The Chilean Development Model and the Limits of Neoliberal Economics
Chile underwent a free market revolution initiated by the Pinochet regime in the 1970s and 1980s. A very similar model, with some amendments, was followed after the restoration of democracy in the 1990s and 2000s by the social democratic governments. This economic revolution released entrepreneurial energy and a capacity for wealth creation and today the country has one of the highest income per capita levels in the Latin American region.
Chile has been portrayed as the development model to follow for emerging economies, as well as for the more mature and crises-ridden capitalist economies. Nevertheless, as emphasized in my new book on the development model followed in Chile during the transition to democracy after the Pinochet regime 1, the positive results at the macroeconomic level, and for growth specifically, of this model are accompanied by the concentration of income and wealth in the hands of powerful and politically influential economic elites. Thus the country still needs to complete a further renewal of its democracy. Under this model ‘trickle down’ operated modestly, and although the middle class and the poor improved their lot, they still remain vulnerable to economic shocks and face highly segmented market-based systems of education, housing, and health.

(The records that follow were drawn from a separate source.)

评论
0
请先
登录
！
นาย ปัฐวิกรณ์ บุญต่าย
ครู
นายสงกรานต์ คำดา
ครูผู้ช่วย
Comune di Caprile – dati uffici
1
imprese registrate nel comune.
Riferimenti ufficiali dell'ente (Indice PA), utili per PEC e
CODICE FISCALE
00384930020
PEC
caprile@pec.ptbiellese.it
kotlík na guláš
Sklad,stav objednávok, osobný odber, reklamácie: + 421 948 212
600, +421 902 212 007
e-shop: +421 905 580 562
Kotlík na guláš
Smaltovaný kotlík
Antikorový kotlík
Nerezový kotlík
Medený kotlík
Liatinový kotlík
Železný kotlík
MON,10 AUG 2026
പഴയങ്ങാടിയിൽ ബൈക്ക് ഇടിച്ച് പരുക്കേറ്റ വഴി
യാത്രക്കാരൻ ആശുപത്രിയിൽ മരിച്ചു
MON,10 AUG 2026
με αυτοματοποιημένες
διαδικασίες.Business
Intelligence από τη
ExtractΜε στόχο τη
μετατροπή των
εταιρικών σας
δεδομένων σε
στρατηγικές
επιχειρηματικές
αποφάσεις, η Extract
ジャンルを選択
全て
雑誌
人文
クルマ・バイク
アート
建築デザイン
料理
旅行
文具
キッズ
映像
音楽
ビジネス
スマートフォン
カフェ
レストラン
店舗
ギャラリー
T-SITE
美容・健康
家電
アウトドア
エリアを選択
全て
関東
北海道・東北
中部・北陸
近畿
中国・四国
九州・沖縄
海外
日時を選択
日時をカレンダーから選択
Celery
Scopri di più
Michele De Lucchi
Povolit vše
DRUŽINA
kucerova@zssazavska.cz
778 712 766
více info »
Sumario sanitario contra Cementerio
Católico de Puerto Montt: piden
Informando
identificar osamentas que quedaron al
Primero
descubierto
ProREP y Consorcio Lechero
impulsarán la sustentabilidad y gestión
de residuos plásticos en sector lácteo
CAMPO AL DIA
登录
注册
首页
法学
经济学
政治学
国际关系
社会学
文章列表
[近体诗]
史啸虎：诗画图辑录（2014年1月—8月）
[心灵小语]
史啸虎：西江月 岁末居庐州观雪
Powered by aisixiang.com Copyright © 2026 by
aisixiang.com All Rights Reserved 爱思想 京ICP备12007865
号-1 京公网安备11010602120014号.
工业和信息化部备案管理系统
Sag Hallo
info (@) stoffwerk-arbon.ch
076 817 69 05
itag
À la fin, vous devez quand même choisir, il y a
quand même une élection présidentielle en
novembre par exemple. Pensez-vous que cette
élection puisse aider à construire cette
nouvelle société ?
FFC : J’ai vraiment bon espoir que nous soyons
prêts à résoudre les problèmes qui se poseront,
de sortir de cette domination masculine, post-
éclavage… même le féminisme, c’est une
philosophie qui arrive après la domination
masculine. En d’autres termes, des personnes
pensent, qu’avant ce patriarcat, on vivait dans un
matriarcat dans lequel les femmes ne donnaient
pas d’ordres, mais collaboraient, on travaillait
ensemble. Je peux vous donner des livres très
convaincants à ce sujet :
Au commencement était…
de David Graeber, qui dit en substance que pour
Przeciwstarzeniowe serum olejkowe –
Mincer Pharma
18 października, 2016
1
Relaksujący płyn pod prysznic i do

Post-Pinochet democratic governments focused on steering a peaceful return to an (incomplete) democracy, keeping the economy growing and reducing income-poverty. The prevailing consensus is that they did very well on these fronts. However, the country still needs to tackle the more complex problems of entering into a knowledge-based economy, reduce inequality of income, wealth, and opportunity, and undertake political reforms to effectively deepen democracy.
A particularly controversial feature of the model has been the adoption of Friedman-Hayek receipt of full marketization of education, health, and pensions, which were completely transformed in those sectors of the economy guided by the profit motive. This has amplified existing inequalities and social segmentation triggering an evident fatigue of the population with free market orthodoxy. The retreat of the state in the provision of public education, and the lack of regulation of a vast and growing private university system, has complex effects on the quality of education and hampers effective equalization of opportunities and upward social mobility. Both the OECD and the World Bank have shown in their reports that Chilean families and students pay tuitions and monthly fees for university education that are among the highest in the world. Largely as a consequence of student protest movements in 2011, the expensive student credit system, handsomely profitable for commercial banks, is now being revamped.
OECD membership and standards
Chile is an atypical OECD member in its levels of inequality, the prevalence of the profit-motive in the delivery of expensive social services, the limited role of the state in the regulation of oligopolies, and the concentration of economic power and political influence of a small elite.
Chile has an uneven institutional matrix. Macroeconomic institutions (the finance ministry and central bank) wield much more influence in defining economic policy and development priorities than ministries in charge of productive development, social policy, cultural advance and the protection of the environment. Under socialist presidents, in the 2000s, Chile became a champion of the macroeconomic orthodoxy of fiscal rules, inflation targeting, free short-term capital inflows and floating exchange rates with occasional intervention by the monetary authorities. The growth record of these policies is far from spectacular and GDP grew at half the rate of the 1990s.
In Chile property rights are well protected for large corporations and multinationals, the costs of doing business are moderate to low, and macroeconomic stability is an achievement that all sectors defend. Nevertheless, economic rights have operated asymmetrically: consumer protection was largely neglected for decades until recently, and workers rights are impaired by the marginalization of labour unions and the flexibility of firing in current labour legislation.
Chilean growth, which accelerated in the last quarter century with respect to its historic norm, will face various constraints and challenges in the years ahead—the need to be more geographically diversified across the different regions of the country, to diversify away from a high reliance on natural resources towards knowledge-intensive sectors, reduce high energy use, improve labour productivity and other factors.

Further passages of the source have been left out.